_What the task requires_.
Every entry must be given again exactly. Include no pictures.

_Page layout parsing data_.
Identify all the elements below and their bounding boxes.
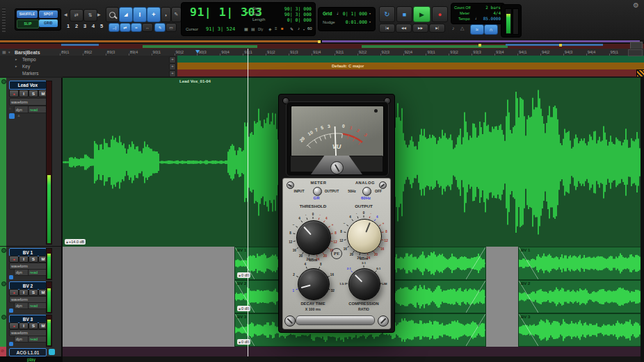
grid-label[interactable]: Grid: [323, 11, 332, 16]
edit-insertion-marker[interactable]: [195, 50, 200, 54]
layered-edit-status-icon[interactable]: ▤: [251, 26, 255, 31]
main-counter[interactable]: 91| 1| 303: [190, 6, 262, 19]
bv1-freeze-icon[interactable]: [1, 248, 6, 253]
bars-dropdown-icon[interactable]: ▾: [8, 50, 10, 54]
edit-mode-slip[interactable]: SLIP: [17, 19, 39, 28]
bv3-solo-button[interactable]: S: [29, 322, 38, 329]
status-list-icon[interactable]: ≡: [275, 26, 277, 31]
bv3-record-button[interactable]: ●: [9, 322, 19, 329]
pencil-tool-button[interactable]: ✎: [171, 7, 182, 22]
dock-button[interactable]: ▭: [166, 23, 177, 32]
metronome-icon[interactable]: △: [460, 26, 464, 31]
acg-name[interactable]: ACG L1.01: [9, 348, 47, 356]
bv2-clip-gain-badge[interactable]: ◆0 dB: [237, 306, 250, 311]
lead-vox-view-selector[interactable]: waveform▾: [9, 98, 49, 106]
acg-record-safe-icon[interactable]: ⊘: [1, 348, 4, 353]
tce-status-icon[interactable]: ▦: [244, 26, 248, 31]
lead-vox-playlist-icon[interactable]: [9, 113, 15, 119]
threshold-knob[interactable]: [296, 220, 331, 255]
bv2-solo-button[interactable]: S: [29, 289, 38, 296]
record-button[interactable]: ●: [432, 6, 448, 22]
tempo-value[interactable]: 85.0000: [476, 16, 501, 21]
loop-playback-button[interactable]: ↻: [379, 6, 395, 22]
note-velocity-value[interactable]: 60: [307, 26, 312, 31]
lead-vox-input-button[interactable]: I: [19, 90, 29, 97]
note-dropdown-icon[interactable]: ▾: [303, 28, 305, 31]
bv2-record-button[interactable]: ●: [9, 289, 19, 296]
nudge-dropdown-icon[interactable]: ▾: [369, 20, 371, 24]
compression-ratio-knob[interactable]: [348, 268, 380, 300]
lead-vox-auto-tri-icon[interactable]: ▲: [17, 113, 21, 117]
status-diamond-icon[interactable]: ◈: [268, 26, 272, 31]
end-value[interactable]: 90| 3| 000: [270, 12, 312, 17]
compressor-plugin-window[interactable]: 20107530123VU METER ANALOG INPUT OUTPUT …: [278, 94, 395, 333]
link-track-selection-button[interactable]: ↔: [142, 23, 153, 32]
timeline-overview[interactable]: [0, 40, 644, 49]
lead-vox-record-button[interactable]: ●: [9, 90, 19, 97]
go-to-end-button[interactable]: ▶|: [429, 24, 445, 33]
midi-merge-button[interactable]: ≈: [470, 24, 484, 35]
click-button[interactable]: ∩: [484, 24, 498, 35]
bv2-freeze-icon[interactable]: [1, 281, 6, 286]
bv1-clip-b[interactable]: BV 1: [518, 247, 644, 280]
stop-button[interactable]: ■: [396, 6, 412, 22]
edit-mode-grid[interactable]: GRID: [39, 19, 58, 27]
right-edge-column[interactable]: [641, 76, 644, 362]
count-off-value[interactable]: 2 bars: [476, 5, 501, 10]
scrubber-tool-button[interactable]: ◗: [161, 7, 171, 22]
lead-vox-auto-dot-icon[interactable]: ○: [9, 106, 11, 110]
delay-status-label[interactable]: Dly: [258, 27, 263, 31]
decay-time-knob[interactable]: [298, 268, 330, 300]
tab-to-transient-button[interactable]: →|: [108, 23, 120, 32]
lead-vox-solo-button[interactable]: S: [29, 90, 38, 97]
key-expand-icon[interactable]: ▸: [15, 64, 17, 68]
bv3-input-button[interactable]: I: [19, 322, 29, 329]
return-to-zero-button[interactable]: |◀: [379, 24, 395, 33]
bv2-input-button[interactable]: I: [19, 289, 29, 296]
grid-dropdown-icon[interactable]: ▾: [369, 12, 371, 15]
bv3-freeze-icon[interactable]: [1, 315, 6, 320]
zoom-preset-5[interactable]: 5: [100, 23, 103, 29]
ruler-corner-box[interactable]: [628, 49, 643, 56]
trim-tool-button[interactable]: ◢: [119, 7, 133, 22]
grid-value[interactable]: 0| 1| 000: [339, 11, 367, 17]
overview-scroll-box[interactable]: [630, 42, 643, 49]
key-signature-label[interactable]: Default: C major: [332, 64, 364, 68]
bv3-clip-b[interactable]: BV 3: [518, 313, 644, 347]
tempo-label[interactable]: Tempo: [458, 17, 470, 21]
rewind-button[interactable]: ◀◀: [396, 24, 412, 33]
zoom-preset-4[interactable]: 4: [92, 23, 95, 29]
bv3-clip-gain-badge[interactable]: ◆0 dB: [237, 339, 250, 345]
lead-vox-clip-gain-badge[interactable]: ◆+14.0 dB: [65, 239, 86, 245]
playhead-line[interactable]: [248, 49, 248, 356]
grabber-tool-button[interactable]: +: [147, 7, 161, 22]
start-value[interactable]: 90| 3| 000: [270, 6, 312, 12]
meter-value[interactable]: 4/4: [476, 10, 501, 15]
bv1-clip-gain-badge[interactable]: ◆0 dB: [237, 272, 250, 278]
note-duration-icon[interactable]: ♪: [298, 26, 300, 31]
bv1-solo-button[interactable]: S: [29, 256, 38, 263]
zoom-preset-3[interactable]: 3: [83, 23, 86, 29]
lead-vox-freeze-icon[interactable]: [1, 79, 6, 84]
fast-forward-button[interactable]: ▶▶: [412, 24, 428, 33]
play-button[interactable]: ▶: [413, 6, 430, 22]
bv2-playlist-icon[interactable]: [9, 308, 13, 313]
output-knob[interactable]: [347, 219, 382, 254]
meter-label[interactable]: Meter: [460, 11, 469, 15]
acg-lane[interactable]: [63, 347, 644, 357]
acg-option-icon[interactable]: [49, 349, 55, 355]
wait-for-note-icon[interactable]: ♪: [452, 26, 455, 31]
pencil-mode-icon[interactable]: ✎: [290, 26, 293, 31]
toolbar-gear-icon[interactable]: ⚙: [633, 1, 639, 9]
selector-tool-button[interactable]: I: [133, 7, 147, 22]
edit-mode-shuffle[interactable]: SHUFFLE: [17, 10, 38, 18]
zoom-preset-1[interactable]: 1: [67, 23, 70, 29]
bv3-playlist-icon[interactable]: [9, 342, 13, 346]
bars-menu-icon[interactable]: ▦: [2, 49, 6, 54]
mirrored-editing-button[interactable]: ⇄: [120, 23, 131, 32]
tempo-expand-icon[interactable]: ▸: [15, 57, 17, 61]
count-off-label[interactable]: Count Off: [454, 6, 470, 10]
zoom-left-arrow-icon[interactable]: ◀: [64, 12, 67, 17]
toolbar-grip[interactable]: [2, 8, 6, 32]
zoom-vertical-button[interactable]: ⇅: [83, 9, 97, 22]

_Result of the task_.
Identify all the elements below and their bounding boxes.
grid-label[interactable]: Grid: [323, 11, 332, 16]
edit-insertion-marker[interactable]: [195, 50, 200, 54]
layered-edit-status-icon[interactable]: ▤: [251, 26, 255, 31]
main-counter[interactable]: 91| 1| 303: [190, 6, 262, 19]
bv1-freeze-icon[interactable]: [1, 248, 6, 253]
bars-dropdown-icon[interactable]: ▾: [8, 50, 10, 54]
edit-mode-slip[interactable]: SLIP: [17, 19, 39, 28]
bv3-solo-button[interactable]: S: [29, 322, 38, 329]
status-list-icon[interactable]: ≡: [275, 26, 277, 31]
bv3-record-button[interactable]: ●: [9, 322, 19, 329]
pencil-tool-button[interactable]: ✎: [171, 7, 182, 22]
dock-button[interactable]: ▭: [166, 23, 177, 32]
metronome-icon[interactable]: △: [460, 26, 464, 31]
acg-name[interactable]: ACG L1.01: [9, 348, 47, 356]
bv2-clip-gain-badge[interactable]: ◆0 dB: [237, 306, 250, 311]
lead-vox-view-selector[interactable]: waveform▾: [9, 98, 49, 106]
acg-record-safe-icon[interactable]: ⊘: [1, 348, 4, 353]
tce-status-icon[interactable]: ▦: [244, 26, 248, 31]
lead-vox-playlist-icon[interactable]: [9, 113, 15, 119]
threshold-knob[interactable]: [296, 220, 331, 255]
bv2-solo-button[interactable]: S: [29, 289, 38, 296]
record-button[interactable]: ●: [432, 6, 448, 22]
tempo-value[interactable]: 85.0000: [476, 16, 501, 21]
loop-playback-button[interactable]: ↻: [379, 6, 395, 22]
note-velocity-value[interactable]: 60: [307, 26, 312, 31]
lead-vox-input-button[interactable]: I: [19, 90, 29, 97]
note-dropdown-icon[interactable]: ▾: [303, 28, 305, 31]
bv2-record-button[interactable]: ●: [9, 289, 19, 296]
nudge-dropdown-icon[interactable]: ▾: [369, 20, 371, 24]
compression-ratio-knob[interactable]: [348, 268, 380, 300]
lead-vox-auto-tri-icon[interactable]: ▲: [17, 113, 21, 117]
status-diamond-icon[interactable]: ◈: [268, 26, 272, 31]
end-value[interactable]: 90| 3| 000: [270, 12, 312, 17]
compressor-plugin-window[interactable]: 20107530123VU METER ANALOG INPUT OUTPUT …: [278, 94, 395, 333]
link-track-selection-button[interactable]: ↔: [142, 23, 153, 32]
timeline-overview[interactable]: [0, 40, 644, 49]
lead-vox-record-button[interactable]: ●: [9, 90, 19, 97]
go-to-end-button[interactable]: ▶|: [429, 24, 445, 33]
midi-merge-button[interactable]: ≈: [470, 24, 484, 35]
click-button[interactable]: ∩: [484, 24, 498, 35]
bv2-freeze-icon[interactable]: [1, 281, 6, 286]
bv1-clip-b[interactable]: BV 1: [518, 247, 644, 280]
stop-button[interactable]: ■: [396, 6, 412, 22]
edit-mode-grid[interactable]: GRID: [39, 19, 58, 27]
right-edge-column[interactable]: [641, 76, 644, 362]
count-off-value[interactable]: 2 bars: [476, 5, 501, 10]
scrubber-tool-button[interactable]: ◗: [161, 7, 171, 22]
lead-vox-auto-dot-icon[interactable]: ○: [9, 106, 11, 110]
delay-status-label[interactable]: Dly: [258, 27, 263, 31]
decay-time-knob[interactable]: [298, 268, 330, 300]
tab-to-transient-button[interactable]: →|: [108, 23, 120, 32]
lead-vox-solo-button[interactable]: S: [29, 90, 38, 97]
key-expand-icon[interactable]: ▸: [15, 64, 17, 68]
bv3-input-button[interactable]: I: [19, 322, 29, 329]
return-to-zero-button[interactable]: |◀: [379, 24, 395, 33]
bv2-input-button[interactable]: I: [19, 289, 29, 296]
grid-dropdown-icon[interactable]: ▾: [369, 12, 371, 15]
bv3-freeze-icon[interactable]: [1, 315, 6, 320]
zoom-preset-5[interactable]: 5: [100, 23, 103, 29]
ruler-corner-box[interactable]: [628, 49, 643, 56]
trim-tool-button[interactable]: ◢: [119, 7, 133, 22]
grid-value[interactable]: 0| 1| 000: [339, 11, 367, 17]
overview-scroll-box[interactable]: [630, 42, 643, 49]
key-signature-label[interactable]: Default: C major: [332, 64, 364, 68]
bv3-clip-b[interactable]: BV 3: [518, 313, 644, 347]
tempo-label[interactable]: Tempo: [458, 17, 470, 21]
rewind-button[interactable]: ◀◀: [396, 24, 412, 33]
zoom-preset-4[interactable]: 4: [92, 23, 95, 29]
bv3-clip-gain-badge[interactable]: ◆0 dB: [237, 339, 250, 345]
lead-vox-clip-gain-badge[interactable]: ◆+14.0 dB: [65, 239, 86, 245]
playhead-line[interactable]: [248, 49, 248, 356]
grabber-tool-button[interactable]: +: [147, 7, 161, 22]
start-value[interactable]: 90| 3| 000: [270, 6, 312, 12]
meter-value[interactable]: 4/4: [476, 10, 501, 15]
bv1-clip-gain-badge[interactable]: ◆0 dB: [237, 272, 250, 278]
note-duration-icon[interactable]: ♪: [298, 26, 300, 31]
bv1-solo-button[interactable]: S: [29, 256, 38, 263]
zoom-preset-3[interactable]: 3: [83, 23, 86, 29]
lead-vox-freeze-icon[interactable]: [1, 79, 6, 84]
fast-forward-button[interactable]: ▶▶: [412, 24, 428, 33]
play-button[interactable]: ▶: [413, 6, 430, 22]
bv2-playlist-icon[interactable]: [9, 308, 13, 313]
output-knob[interactable]: [347, 219, 382, 254]
meter-label[interactable]: Meter: [460, 11, 469, 15]
acg-lane[interactable]: [63, 347, 644, 357]
acg-option-icon[interactable]: [49, 349, 55, 355]
wait-for-note-icon[interactable]: ♪: [452, 26, 455, 31]
pencil-mode-icon[interactable]: ✎: [290, 26, 293, 31]
toolbar-gear-icon[interactable]: ⚙: [633, 1, 639, 9]
selector-tool-button[interactable]: I: [133, 7, 147, 22]
edit-mode-shuffle[interactable]: SHUFFLE: [17, 10, 38, 18]
zoom-preset-1[interactable]: 1: [67, 23, 70, 29]
bv3-playlist-icon[interactable]: [9, 342, 13, 346]
bars-menu-icon[interactable]: ▦: [2, 49, 6, 54]
mirrored-editing-button[interactable]: ⇄: [120, 23, 131, 32]
tempo-expand-icon[interactable]: ▸: [15, 57, 17, 61]
count-off-label[interactable]: Count Off: [454, 6, 470, 10]
zoom-left-arrow-icon[interactable]: ◀: [64, 12, 67, 17]
toolbar-grip[interactable]: [2, 8, 6, 32]
zoom-vertical-button[interactable]: ⇅: [83, 9, 97, 22]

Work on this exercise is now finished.